Let's create a cleaner set similar to before.

In [23]:
insights_new = nycjanduration_new.agg(
    [
        ibis._.count().name("total_trips"),
        ibis._["total_amount"].sum().name("total_revenue"),
        ibis._["trip_distance"].sum().name("total_distance_all"),
        ibis._["rideminutes"].max().name("longest"),    
        ibis._["rideminutes"].mean().round(2).name("average_ride")
    ]
)
insights_new

You can already see a slightly more massaged dataset - the longest trip is lower, alongside average_ride has changed and the total number of trips has gone down by almost 40k

Next up we want to do something more powerful - join with related datasets to get more insights on geographical behaviour of taxi trips around NYC. Let's look over the zonelookup table again.

In [24]:
zonelookup

We can see pulocationid is int64, so we must cast to have the tables fully joined. Ibis supports casting data types within its library as well. In the line below, we use .cast("str") to ensure the two tables can be joined together.
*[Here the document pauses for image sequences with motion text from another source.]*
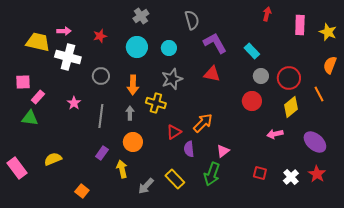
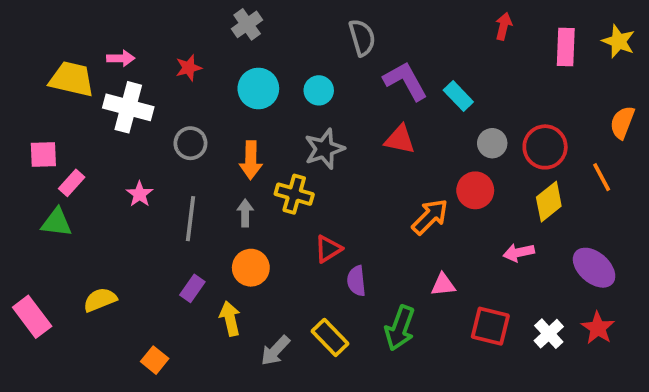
gray cross: (141, 16) -> (247, 24), moved
yellow star: (328, 32) -> (619, 41), moved
cyan rectangle: (252, 51) -> (458, 96), moved
orange arrow: (203, 123) -> (430, 217), moved
pink triangle: (223, 151) -> (443, 285), moved, turned 32
red square: (260, 173) -> (490, 326), size x1.5

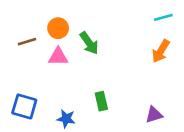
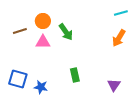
purple triangle: (154, 115) -> (114, 85), turned -40
blue star: (66, 119) -> (41, 87), moved

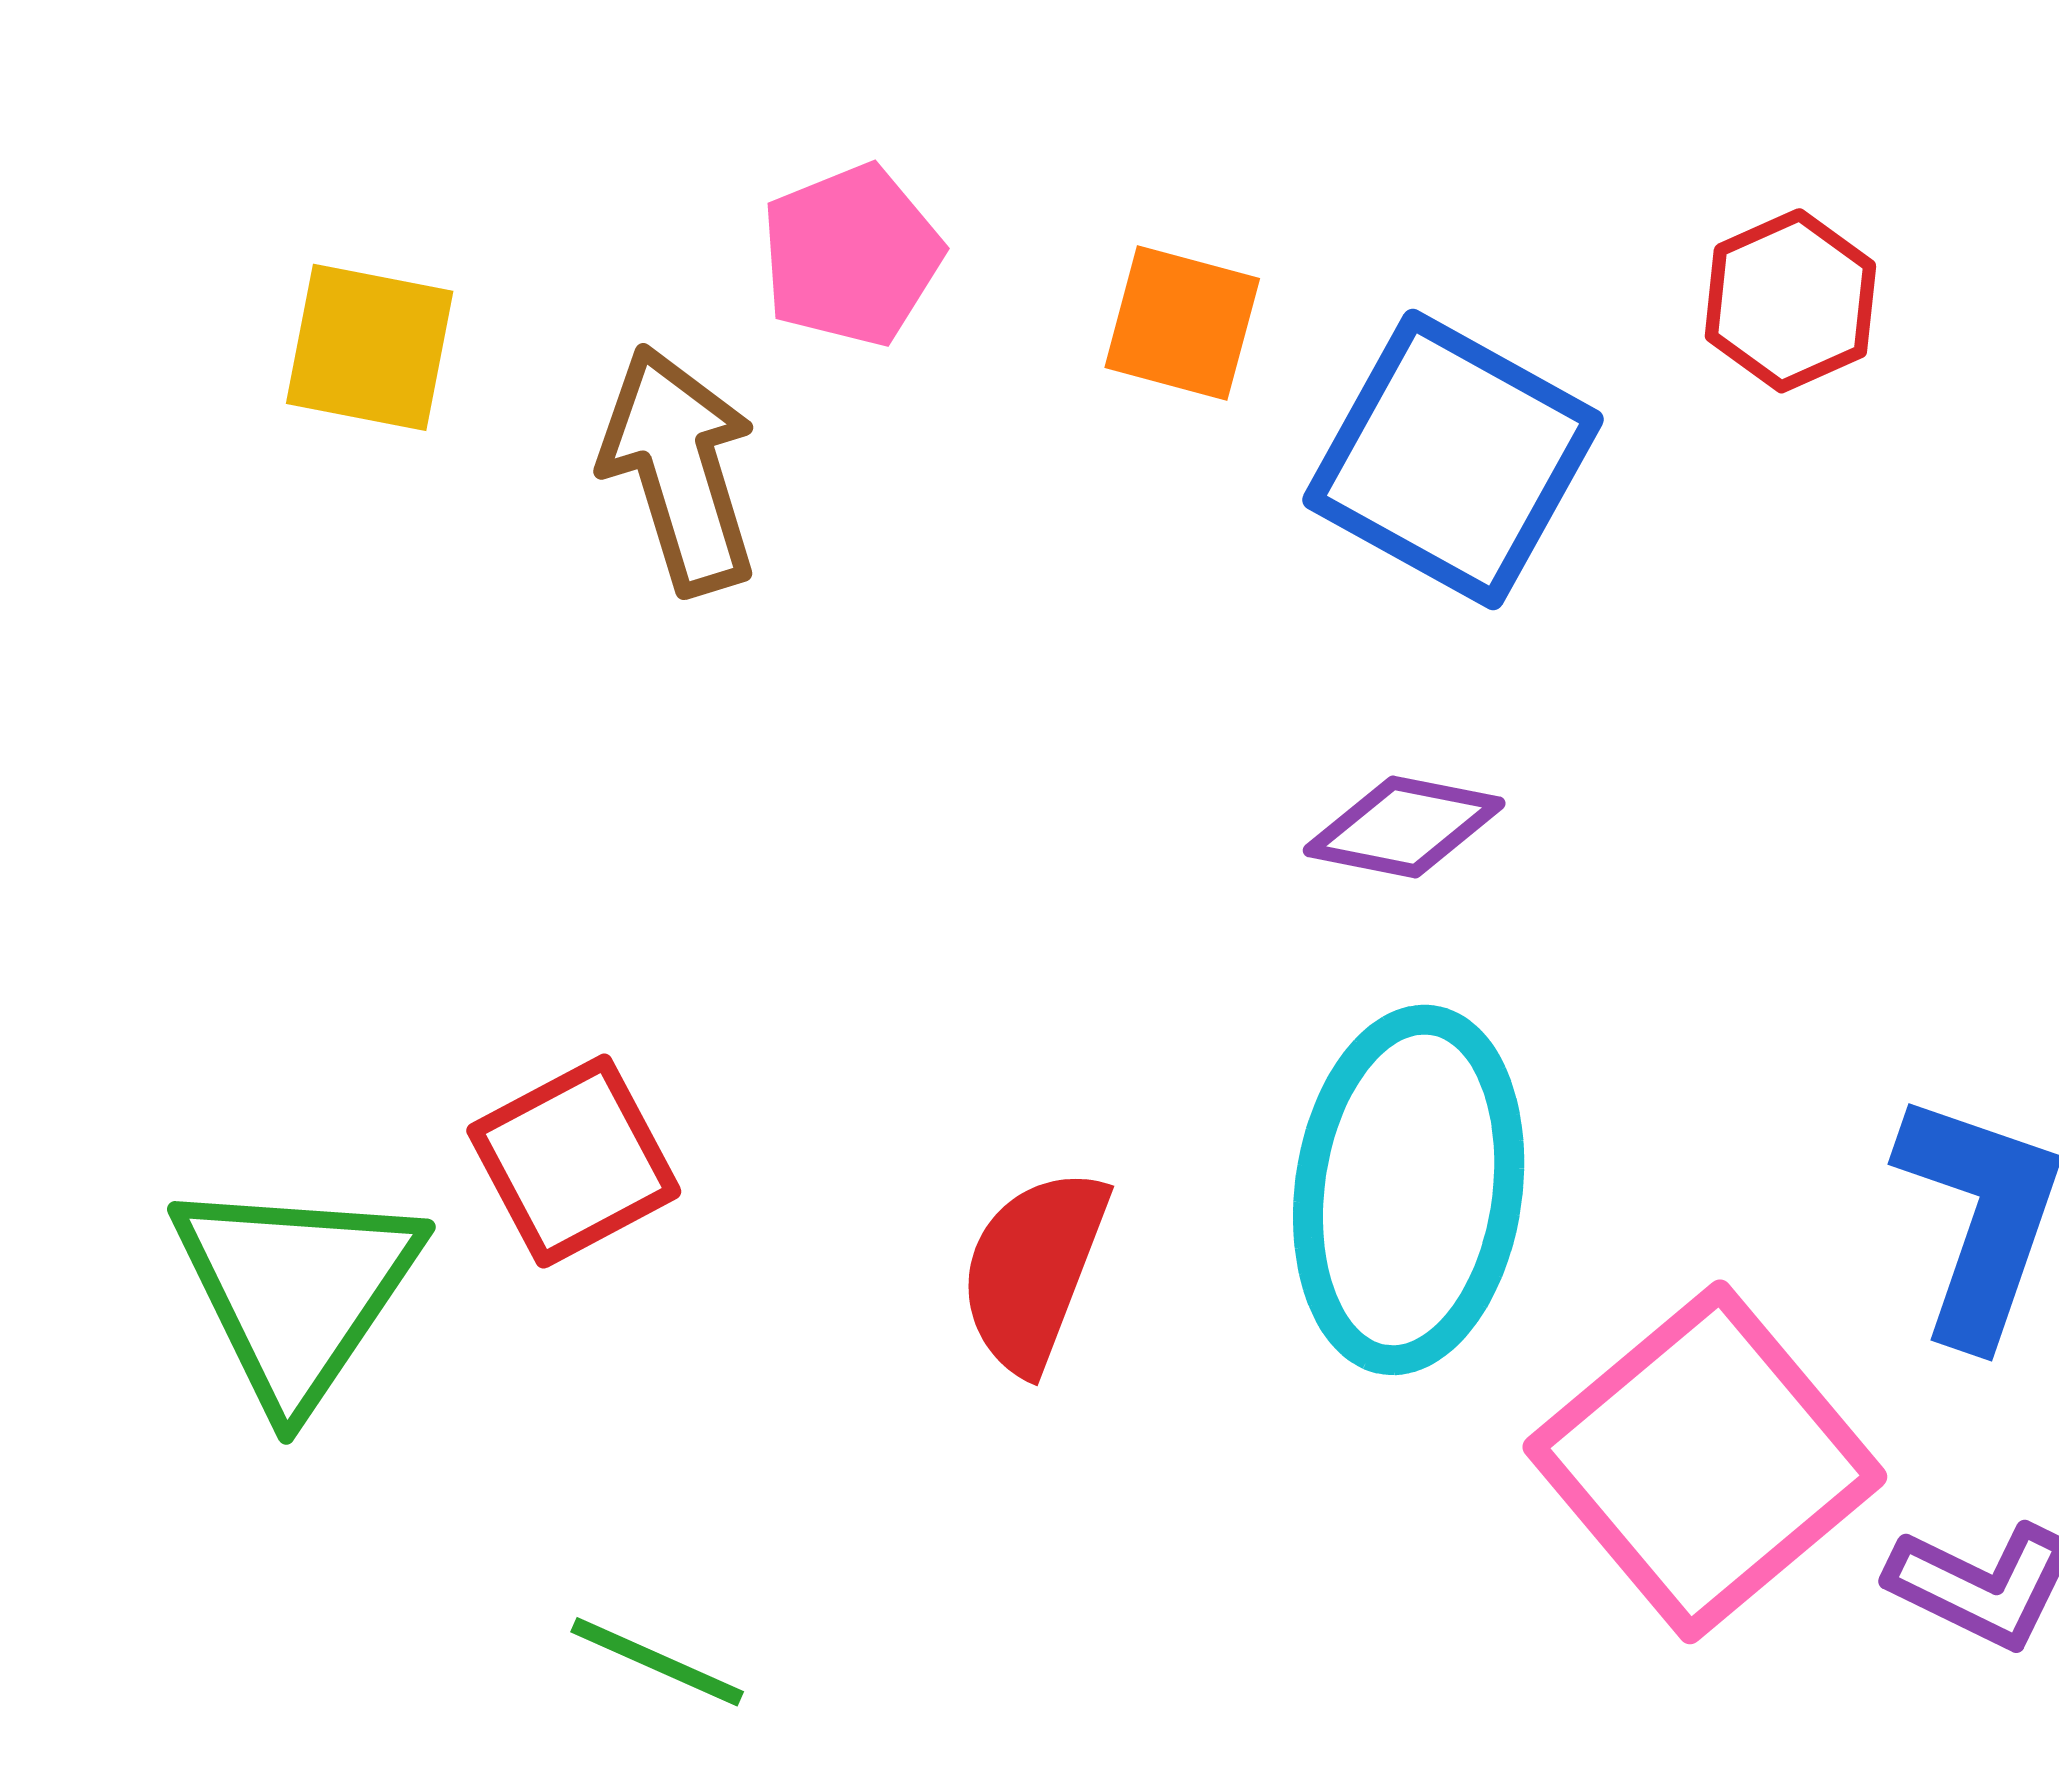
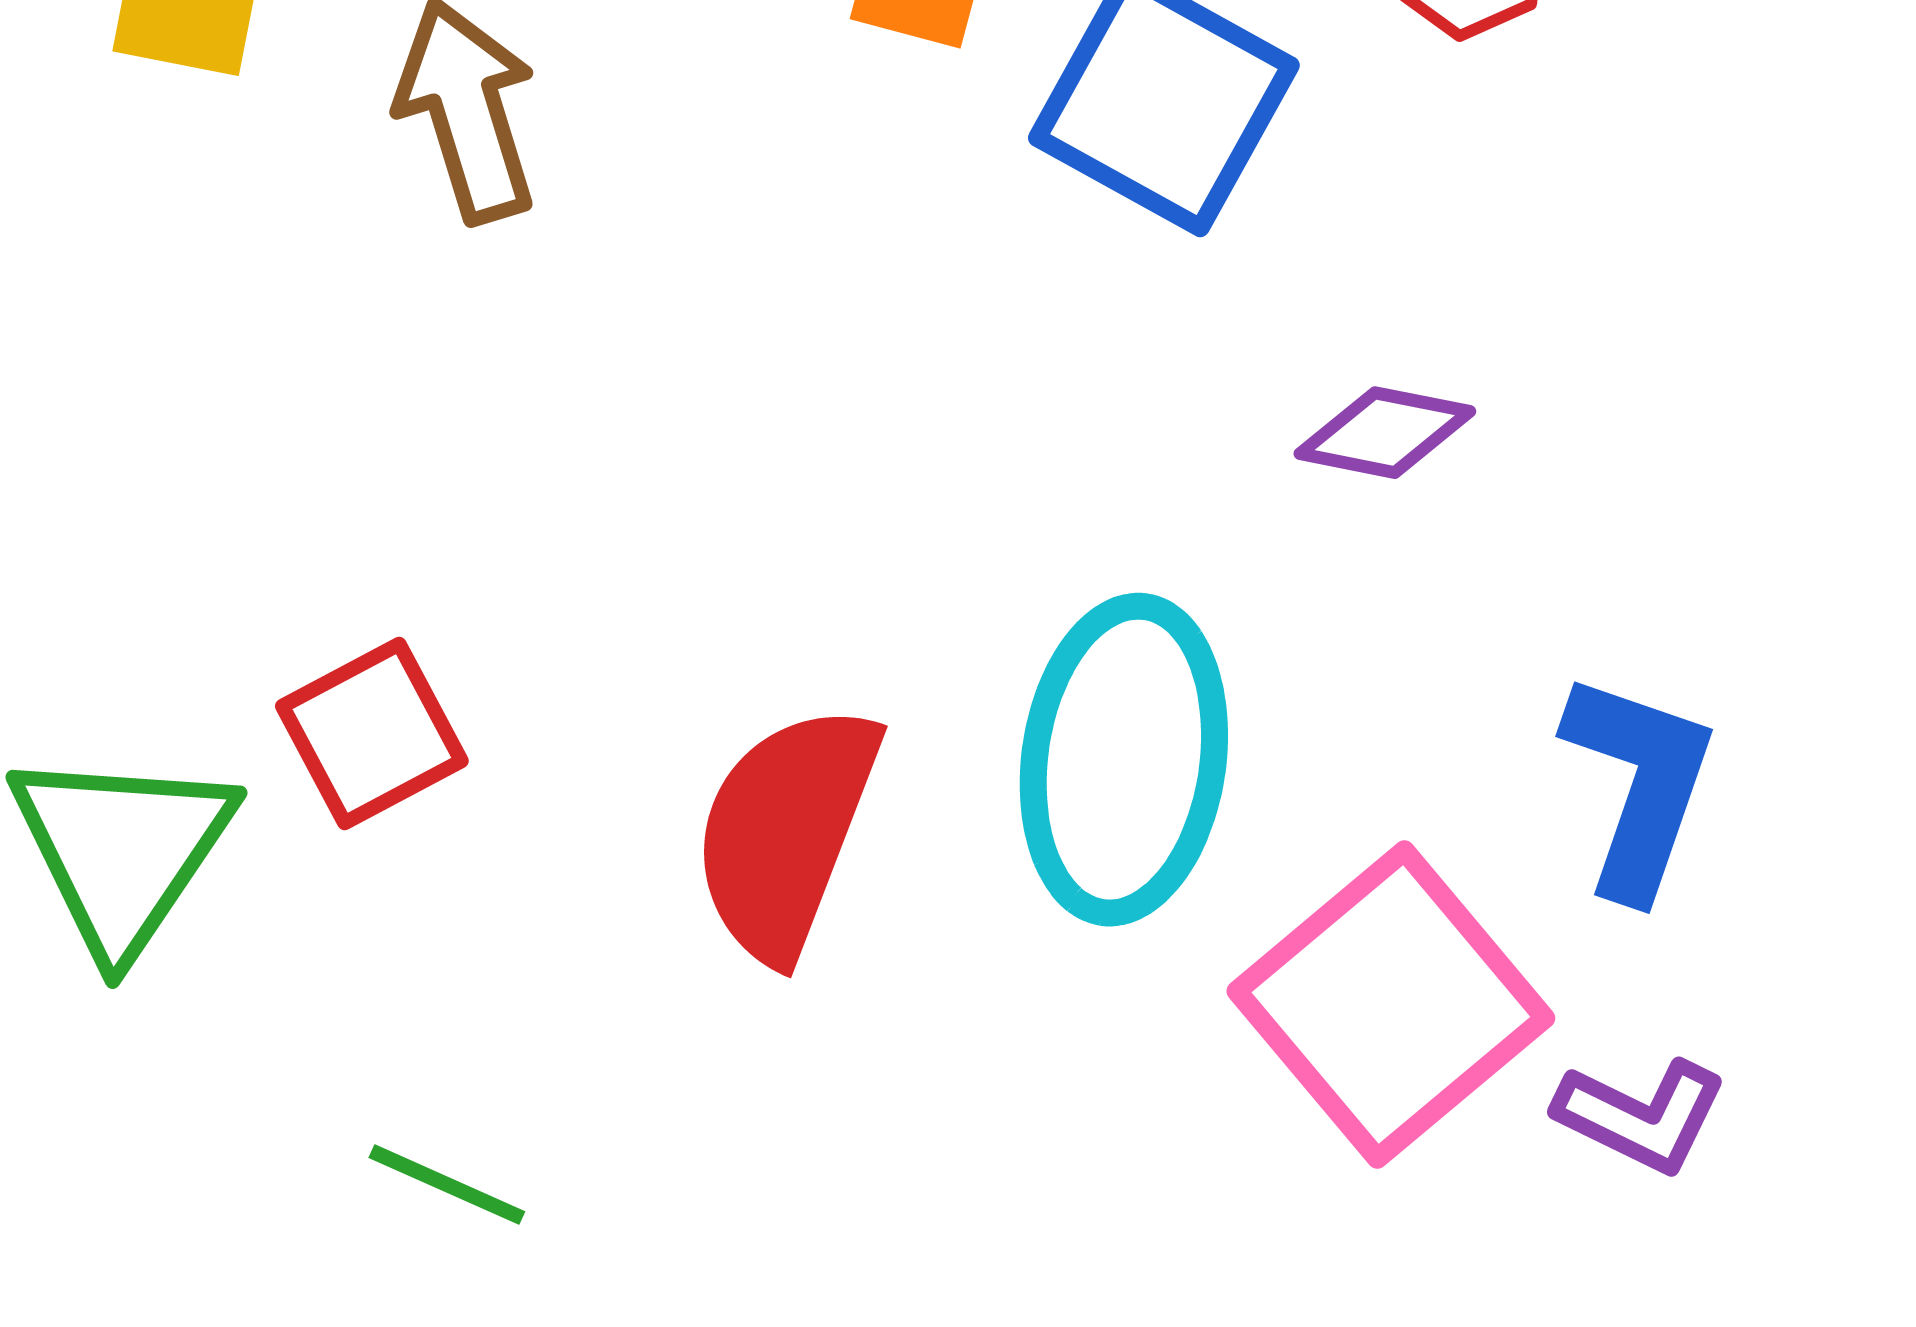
purple diamond: (1404, 827) -> (1385, 433), moved
red semicircle: (1033, 1270) -> (786, 832), size x1.4

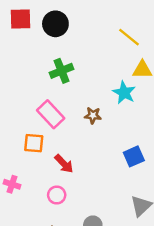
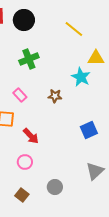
yellow line: (129, 37) -> (74, 29), moved
pink rectangle: (51, 114) -> (20, 95), size x0.6

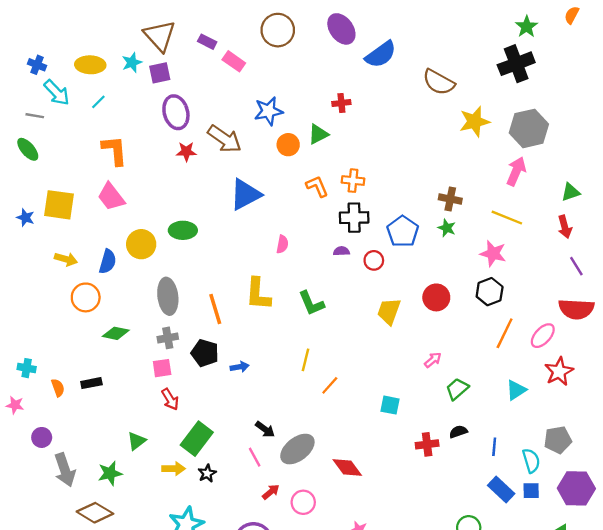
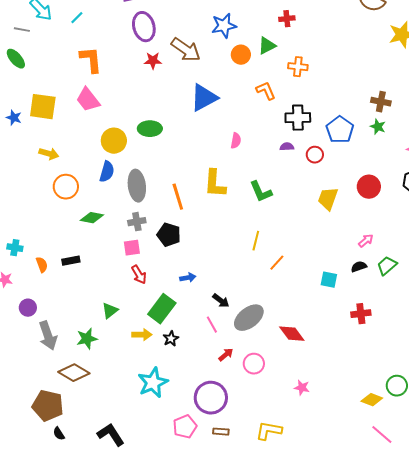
orange cross: (353, 181) -> (298, 67), moved
blue semicircle: (108, 262) -> (107, 172), moved
blue arrow: (240, 367) -> (188, 278), moved
black semicircle: (458, 432) -> (359, 267), moved

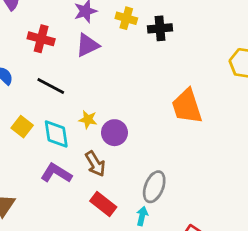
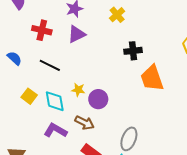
yellow cross: (126, 18) -> (117, 15), moved, turned 35
black cross: (160, 28) -> (133, 51), moved
brown arrow: (95, 164) -> (84, 123), turned -30

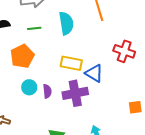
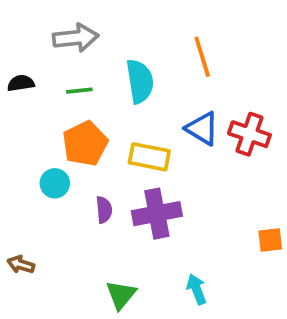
orange pentagon: (22, 56) -> (85, 144), moved
blue triangle: (94, 73) -> (202, 129), moved
cyan circle: (29, 87) -> (55, 183), moved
You can try without the cast and see what happens :). 


In [25]:
joineddata = nycjanduration_new.inner_join(zonelookup, nycjanduration_new.pulocationid.cast("str") == zonelookup.locationid)

In [26]:
joineddata

Now we can do more cool things in ibis with group bys and aggregate by with zones and boroughs!


In [27]:
groupbyboroughtrips = (
    joineddata
    .group_by("zone")
    .aggregate(
        trips=joineddata.vendorid.count(),
        totalrev=joineddata.fare_amount.sum(),
        totalpassengers=joineddata.passenger_count.sum(),
        averageride=joineddata.rideminutes.mean().round(2)
        
        )
    .order_by(ibis.desc("totalrev"))
    .limit(10)
)
groupbyboroughtrips
    

If you want to see what sql ibis generates, you can use the ibis.to_sql() method.

In [28]:
ibis.to_sql(groupbyboroughtrips)

```sql
WITH t0 AS (
  SELECT
    t3.vendorid AS vendorid,
    t3.tpep_pickup_datetime AS tpep_pickup_datetime,
    t3.tpep_dropoff_datetime AS tpep_dropoff_datetime,
    t3.passenger_count AS passenger_count,
    t3.trip_distance AS trip_distance,
    t3.ratecodeid AS ratecodeid,
    t3.store_and_fwd_flag AS store_and_fwd_flag,
    t3.pulocationid AS pulocationid,
    t3.dolocationid AS dolocationid,
    t3.payment_type AS payment_type,
    t3.fare_amount AS fare_amount,
    t3.extra AS extra,
    t3.mta_tax AS mta_tax,
    t3.tip_amount AS tip_amount,
    t3.tolls_amount AS tolls_amount,
    t3.improvement_surcharge AS improvement_surcharge,
    t3.total_amount AS total_amount,
    t3.congestion_surcharge AS congestion_surcharge,
    t3.airport_fee AS airport_fee
  FROM dh_nyctaxi_video.taxizonenyc AS t3
  WHERE
    t3.passenger_count <> 0 OR FALSE
), t1 AS (
  SELECT
    t0.vendorid AS vendorid,
    t0.tpep_pickup_datetime AS tpep_pickup_datetime,
    t0.tpep_dropoff_datetime AS tpep_dropoff_datetime,
    t0.passenger_count AS passenger_count,
    t0.trip_distance AS trip_distance,
    t0.ratecodeid AS ratecodeid,
    t0.store_and_fwd_flag AS store_and_fwd_flag,
    t0.pulocationid AS pulocationid,
    t0.dolocationid AS dolocationid,
    t0.payment_type AS payment_type,
    t0.fare_amount AS fare_amount,
    t0.extra AS extra,
    t0.mta_tax AS mta_tax,
    t0.tip_amount AS tip_amount,
    t0.tolls_amount AS tolls_amount,
    t0.improvement_surcharge AS improvement_surcharge,
    t0.total_amount AS total_amount,
    t0.congestion_surcharge AS congestion_surcharge,
    t0.airport_fee AS airport_fee,
    DATE_DIFF(
      'minute',
      DATE_TRUNC('minute', t0.tpep_pickup_datetime),
      DATE_TRUNC('minute', t0.tpep_dropoff_datetime)
    ) AS rideminutes
  FROM t0
  WHERE
    t0.trip_distance <> 0.0
)
SELECT
  t2.zone,
  t2.trips,
  t2.totalrev,
  t2.totalpassengers,
  t2.averageride
FROM (
  SELECT
    t3.zone AS zone,
    COUNT(t1.vendorid) AS trips,
    SUM(t1.fare_amount) AS totalrev,
    SUM(t1.passenger_count) AS totalpassengers,
    ROUND(AVG(t1.rideminutes), 2) AS averageride
  FROM t1
  JOIN dh_nyctaxi_video.zonelookup AS t3
    ON CAST(t1.pulocationid AS VARCHAR) = t3.locationid
  GROUP BY
    1
) AS t2
ORDER BY
  t2.totalrev DESC
LIMIT 10
```

Airport rides give the most revenue to taxi companies, that makes a lot of sense. 

Let's write our result tables back to trino (to show some write functionality, of course).


In [30]:
con.create_table("groupbyboroughtrips_new", groupbyboroughtrips)

There you have it, a quick tutorial with Ibis, and Starburst Galaxy!